L’éclat conservé de Pelléas et Mélisande à Aix-en-Provence
La metteuse en scène britannique Katie Mitchell souhaite mettre la figure de Mélisande au centre, à la fois comme point d’équilibre des forces et comme force elle-même, dont la psyché produit le récit. En témoigne la scène d’ouverture : quand le rideau se lève, c’est Mélisande seule qui investit la scène (bien que ce prologue se fasse avant que la musique ne commence et tandis que dans l’œuvre originelle, c’est Golaud qui est chargé d’ouvrir le spectacle). Mélisande, après avoir fait un test de grossesse positif, s’effondre sur son lit. C’est alors que commence son rêve, et donc, l’histoire de Pelléas et Mélisande.
Le décor est un protagoniste à part entière dans la vision de Katie Mitchell. Conçu à quatre mains avec Lizzie Clachan, il est mis en mouvement par une équipe d’une trentaine de personnes en régie, qui viendront saluer à la fin du spectacle, signe de l’importance déterminante de cette scénographie sans cesse renouvelée dont les pans, les plans et les éléments apparaissent et disparaissent au gré des scènes et des états d’âme des personnages. La fluidité semble être au centre du propos scénique : fluidité des enchaînements, mais fluidité aussi des costumes (Chloe Lamford) dont certains changements sont faits à vue, dans une chorégraphie réglée qui permet notamment à Mélisande de changer de peau en quelques instants, symbole visible de ses atermoiements.
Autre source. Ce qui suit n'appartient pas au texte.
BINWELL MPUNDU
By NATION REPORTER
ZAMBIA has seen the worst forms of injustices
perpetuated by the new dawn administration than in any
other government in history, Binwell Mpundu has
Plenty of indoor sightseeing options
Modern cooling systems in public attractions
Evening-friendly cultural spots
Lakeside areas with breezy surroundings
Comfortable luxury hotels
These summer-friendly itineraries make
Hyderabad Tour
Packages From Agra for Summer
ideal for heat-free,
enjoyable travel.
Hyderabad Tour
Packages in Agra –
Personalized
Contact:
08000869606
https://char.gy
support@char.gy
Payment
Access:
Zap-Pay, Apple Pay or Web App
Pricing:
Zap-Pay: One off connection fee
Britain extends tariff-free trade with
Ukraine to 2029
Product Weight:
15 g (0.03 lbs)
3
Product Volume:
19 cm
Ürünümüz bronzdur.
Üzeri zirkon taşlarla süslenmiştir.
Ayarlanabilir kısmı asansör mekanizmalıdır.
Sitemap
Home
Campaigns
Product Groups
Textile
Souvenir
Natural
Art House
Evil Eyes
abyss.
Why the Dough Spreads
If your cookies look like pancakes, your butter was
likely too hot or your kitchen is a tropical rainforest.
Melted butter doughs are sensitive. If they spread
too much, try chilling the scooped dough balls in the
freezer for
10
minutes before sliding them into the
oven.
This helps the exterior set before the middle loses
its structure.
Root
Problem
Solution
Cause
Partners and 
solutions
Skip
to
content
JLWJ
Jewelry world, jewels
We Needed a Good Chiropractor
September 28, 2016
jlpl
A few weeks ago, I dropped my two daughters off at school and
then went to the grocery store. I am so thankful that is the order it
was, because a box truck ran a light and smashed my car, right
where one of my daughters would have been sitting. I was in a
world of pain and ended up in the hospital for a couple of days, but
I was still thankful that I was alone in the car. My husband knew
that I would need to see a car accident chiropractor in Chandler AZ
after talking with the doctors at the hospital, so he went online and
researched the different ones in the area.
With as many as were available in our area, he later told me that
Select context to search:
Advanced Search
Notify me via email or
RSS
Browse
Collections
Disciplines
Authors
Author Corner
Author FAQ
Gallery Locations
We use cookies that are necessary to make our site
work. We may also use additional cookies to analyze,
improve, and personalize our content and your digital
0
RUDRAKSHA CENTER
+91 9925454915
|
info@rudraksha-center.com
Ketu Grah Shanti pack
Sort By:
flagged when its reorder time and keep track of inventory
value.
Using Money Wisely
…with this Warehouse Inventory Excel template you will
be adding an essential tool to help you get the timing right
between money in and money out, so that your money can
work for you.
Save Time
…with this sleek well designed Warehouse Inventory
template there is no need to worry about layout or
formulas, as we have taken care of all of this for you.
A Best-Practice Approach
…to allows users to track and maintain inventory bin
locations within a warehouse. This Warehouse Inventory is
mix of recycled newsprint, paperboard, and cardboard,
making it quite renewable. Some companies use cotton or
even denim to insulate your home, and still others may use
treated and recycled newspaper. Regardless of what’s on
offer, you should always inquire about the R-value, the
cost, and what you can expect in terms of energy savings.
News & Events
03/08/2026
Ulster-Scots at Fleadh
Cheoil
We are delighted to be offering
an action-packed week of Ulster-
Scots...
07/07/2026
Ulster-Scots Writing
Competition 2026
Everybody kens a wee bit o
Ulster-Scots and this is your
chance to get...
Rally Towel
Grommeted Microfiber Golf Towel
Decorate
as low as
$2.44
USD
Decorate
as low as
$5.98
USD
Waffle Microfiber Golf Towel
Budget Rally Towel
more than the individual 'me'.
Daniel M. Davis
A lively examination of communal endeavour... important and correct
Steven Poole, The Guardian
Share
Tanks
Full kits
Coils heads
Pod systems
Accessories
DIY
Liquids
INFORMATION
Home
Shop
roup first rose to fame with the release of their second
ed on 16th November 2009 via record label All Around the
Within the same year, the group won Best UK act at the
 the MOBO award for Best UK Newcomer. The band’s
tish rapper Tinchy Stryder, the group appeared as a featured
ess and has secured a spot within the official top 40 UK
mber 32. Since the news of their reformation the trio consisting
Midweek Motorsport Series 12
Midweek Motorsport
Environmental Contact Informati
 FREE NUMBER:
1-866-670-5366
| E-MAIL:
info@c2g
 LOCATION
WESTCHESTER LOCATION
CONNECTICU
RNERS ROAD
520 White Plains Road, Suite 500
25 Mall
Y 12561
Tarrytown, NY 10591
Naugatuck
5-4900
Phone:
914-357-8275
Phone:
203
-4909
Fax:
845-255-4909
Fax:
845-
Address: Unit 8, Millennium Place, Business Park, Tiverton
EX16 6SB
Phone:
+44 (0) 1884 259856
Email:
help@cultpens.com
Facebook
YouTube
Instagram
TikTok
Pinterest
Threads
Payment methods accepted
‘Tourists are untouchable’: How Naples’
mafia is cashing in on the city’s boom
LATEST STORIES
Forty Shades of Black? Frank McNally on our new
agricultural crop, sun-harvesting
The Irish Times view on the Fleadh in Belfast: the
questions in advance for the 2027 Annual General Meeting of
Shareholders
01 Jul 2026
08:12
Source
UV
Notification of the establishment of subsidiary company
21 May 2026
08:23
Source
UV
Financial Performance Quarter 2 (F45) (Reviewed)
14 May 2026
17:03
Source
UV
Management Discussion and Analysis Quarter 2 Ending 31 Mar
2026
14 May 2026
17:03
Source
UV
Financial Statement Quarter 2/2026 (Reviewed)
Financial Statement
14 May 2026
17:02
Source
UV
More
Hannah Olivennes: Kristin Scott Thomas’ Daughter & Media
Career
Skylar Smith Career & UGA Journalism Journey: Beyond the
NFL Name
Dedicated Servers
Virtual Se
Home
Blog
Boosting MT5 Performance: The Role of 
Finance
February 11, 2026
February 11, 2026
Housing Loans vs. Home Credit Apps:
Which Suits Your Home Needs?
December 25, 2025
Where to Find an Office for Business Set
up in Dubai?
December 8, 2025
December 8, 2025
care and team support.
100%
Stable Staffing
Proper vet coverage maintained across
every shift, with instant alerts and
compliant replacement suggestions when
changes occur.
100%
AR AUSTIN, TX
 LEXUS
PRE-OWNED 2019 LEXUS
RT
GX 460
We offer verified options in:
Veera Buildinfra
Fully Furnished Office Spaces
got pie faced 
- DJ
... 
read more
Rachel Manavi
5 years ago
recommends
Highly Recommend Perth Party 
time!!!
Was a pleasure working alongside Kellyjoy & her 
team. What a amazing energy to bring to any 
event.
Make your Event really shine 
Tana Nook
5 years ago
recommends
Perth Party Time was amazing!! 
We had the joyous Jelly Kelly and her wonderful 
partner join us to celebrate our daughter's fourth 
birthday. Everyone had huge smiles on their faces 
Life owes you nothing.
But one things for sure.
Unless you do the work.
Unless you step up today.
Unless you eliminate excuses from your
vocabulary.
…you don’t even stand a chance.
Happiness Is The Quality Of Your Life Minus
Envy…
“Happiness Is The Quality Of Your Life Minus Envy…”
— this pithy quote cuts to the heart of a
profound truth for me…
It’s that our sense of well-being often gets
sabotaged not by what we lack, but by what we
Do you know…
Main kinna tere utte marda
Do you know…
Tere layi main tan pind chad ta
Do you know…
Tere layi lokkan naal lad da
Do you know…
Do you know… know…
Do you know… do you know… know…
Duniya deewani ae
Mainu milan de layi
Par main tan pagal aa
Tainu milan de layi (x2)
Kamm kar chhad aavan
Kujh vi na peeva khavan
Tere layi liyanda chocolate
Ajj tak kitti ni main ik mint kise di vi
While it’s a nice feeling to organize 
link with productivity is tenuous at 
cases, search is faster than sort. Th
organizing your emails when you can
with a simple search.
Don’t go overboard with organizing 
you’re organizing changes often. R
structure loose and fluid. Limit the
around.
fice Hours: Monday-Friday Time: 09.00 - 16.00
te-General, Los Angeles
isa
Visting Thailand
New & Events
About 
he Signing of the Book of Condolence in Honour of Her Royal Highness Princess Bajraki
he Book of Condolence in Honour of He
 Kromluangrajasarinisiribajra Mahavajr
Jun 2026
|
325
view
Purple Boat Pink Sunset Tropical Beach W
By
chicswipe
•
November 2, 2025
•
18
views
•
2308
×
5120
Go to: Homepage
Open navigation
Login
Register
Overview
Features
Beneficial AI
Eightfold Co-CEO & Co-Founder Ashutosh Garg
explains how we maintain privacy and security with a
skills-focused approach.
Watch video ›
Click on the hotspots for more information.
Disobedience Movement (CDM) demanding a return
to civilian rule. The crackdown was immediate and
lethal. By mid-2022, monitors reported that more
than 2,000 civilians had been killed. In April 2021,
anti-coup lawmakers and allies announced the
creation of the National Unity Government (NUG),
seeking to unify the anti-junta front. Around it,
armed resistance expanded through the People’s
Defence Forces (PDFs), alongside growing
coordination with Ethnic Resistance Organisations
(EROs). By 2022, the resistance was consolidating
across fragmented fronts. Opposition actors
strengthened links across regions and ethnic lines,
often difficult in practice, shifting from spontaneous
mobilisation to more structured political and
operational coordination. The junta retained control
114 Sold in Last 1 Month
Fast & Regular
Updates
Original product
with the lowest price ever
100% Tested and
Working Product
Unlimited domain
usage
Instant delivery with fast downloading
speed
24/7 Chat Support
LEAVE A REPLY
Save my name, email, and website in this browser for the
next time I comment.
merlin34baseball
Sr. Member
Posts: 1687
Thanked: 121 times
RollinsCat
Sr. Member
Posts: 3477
En plus de leur signification au service du propos de Katie Mitchell, les décors sont également d’une grande beauté visuelle. Un soin particulier est apporté aux détails et aux textures, comme le bois des arbres qui envahissent la chambre maritale et les souterrains du château d’Arkel. Ils sont sublimés par les lumières de James Farncombe qui restituent l’ambiance vaporeuse de la pièce, avec une ambiance tamisée qui ne sacrifie pas l’intimité à l’impératif de clarté pour le public.
Par rapport à la production de 2016 portée par Barbara Hannigan, le plateau vocal renouvelle presque tous les rôles, à commencer par les deux amants.
Mélisande est interprétée par Chiara Skerath. Constamment présente sur scène pour les besoins de la mise en scène, la soprano belgo-suisse livre une performance exigeante au possible. Sa ligne de chant est toujours appuyée et incarnée, en lien intime avec ce texte aux nombreuses inflexions, qu’elle parvient à restituer sans presque que le public ait besoin du surtitrage pour comprendre cette langue, pourtant complexe. Le timbre clair de cette voix longue et bien accrochée sert le propos d’un personnage qui ne renonce jamais à la douceur, même dans les derniers instants de son destin dramatique.
Du fait de son placement vocal régulièrement haut placé, il est fréquent d’attribuer Pelléas à un ténor, ou à un baryton Martin. Dans cette production, c’est le baryton anglais Huw Montague Rendall qui succède à Stéphane Degout (ayant lui-même plongé depuis dans le grave de Golaud). Sa couleur globalement sombre en fait un personnage à l’assise solide, et du fait de ce choix fort de casting, son opposition narrative avec son aîné Golaud apparaît moins déséquilibrée qu’à l’accoutumée, ce qui change la perception des équilibres du triangle amoureux au cœur du drame. Ses aigus couverts et projetés (par nécessité) changent également l’interprétation du rôle pour aller vers plus d’intensité dramatique.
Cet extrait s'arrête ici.